At its recent annual fall meeting, the UNITY Board of Directors denounced the apparent pattern of exclusion and resolved to work with the commission to achieve greater diversity in future election cycles.
“While it is significant that a woman of color will moderate the vice presidential candidate debate, the dearth of diversity in the higher-profile presidential debates is extremely disturbing,” said Barbara Ciara, president of National Association of Black Journalists. “Gwen Ifill moderated the vice presidential debate in 2004. It couldn’t have been that difficult to elevate her to one of the presidential debates.”
Ifill, of PBS’ NewsHour and Washington Week, will moderate the vice presidential debate on Oct. 2. Ifill is an African American.
“This issue occurs because so few of the nation’s news outlets employ journalists of color to cover national politics, a fact underscored in a study by UNITY and Walter Cronkite School of Journalism and Mass Communications at Arizona State University,” said O. Ricardo Pimentel, president of the National Association of Hispanic Journalists. “In a recent interview on PBS, Bob Schieffer even noted the lack of women and people of color in key reporting positions and said that led the commission ‘to go to three old white guys’ when choosing moderators for the debates.”

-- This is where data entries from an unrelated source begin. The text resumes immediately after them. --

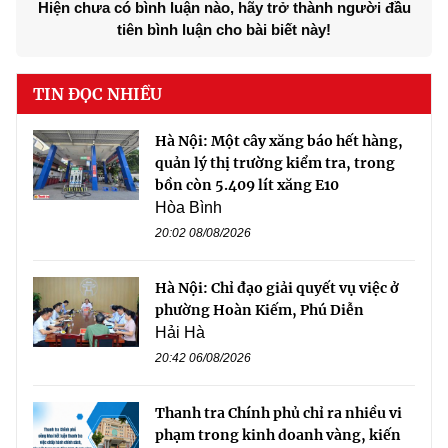
Hiện chưa có bình luận nào, hãy trở thành người đầu
tiên bình luận cho bài biết này!
TIN ĐỌC NHIỀU
Hà Nội: Một cây xăng báo hết hàng,
quản lý thị trường kiểm tra, trong
bồn còn 5.409 lít xăng E10
Hòa Bình
20:02 08/08/2026
Hà Nội: Chỉ đạo giải quyết vụ việc ở
phường Hoàn Kiếm, Phú Diễn
Hải Hà
20:42 06/08/2026
Thanh tra Chính phủ chỉ ra nhiều vi
phạm trong kinh doanh vàng, kiến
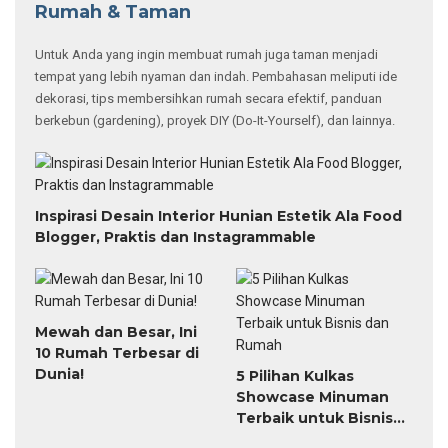
Rumah & Taman
Untuk Anda yang ingin membuat rumah juga taman menjadi
tempat yang lebih nyaman dan indah. Pembahasan meliputi ide
dekorasi, tips membersihkan rumah secara efektif, panduan
berkebun (gardening), proyek DIY (Do-It-Yourself), dan lainnya.
Inspirasi Desain Interior Hunian Estetik Ala Food
Blogger, Praktis dan Instagrammable
Mewah dan Besar, Ini
10 Rumah Terbesar di
Dunia!
5 Pilihan Kulkas
Showcase Minuman
Terbaik untuk Bisnis
dan Rumah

The UNITY study was released in July during UNITY’s national conference in Chicago and found that journalists of color make up only 13 percent of Washington press corps.
“It is difficult to understand the thought process that would allow these debates to have such a narrow spectrum in a nation where people of color will soon be a majority of the population,” said Ronnie Washines, president of Native American Journalists Association. “There is also the additional irony of this being the first presidential election in U.S. history where the candidates so clearly demonstrate the changing diversity of this country.”
In an interview with TV Week, Frank Fahrenkoph, debate commission co-chair, said he had received “absolutely nothing but positive remarks . . . from the general political realm” about the choice of moderators.
“I am not sure who is included in Mr. Fahrenkoph’s view of the ‘general political realm,’ but it apparently is not the millions of people of color, women and young people who should be represented in the discussions about who will be the next president of the United States,” said Jeannie Mariani-Belding, president of the Asian American Journalists Association.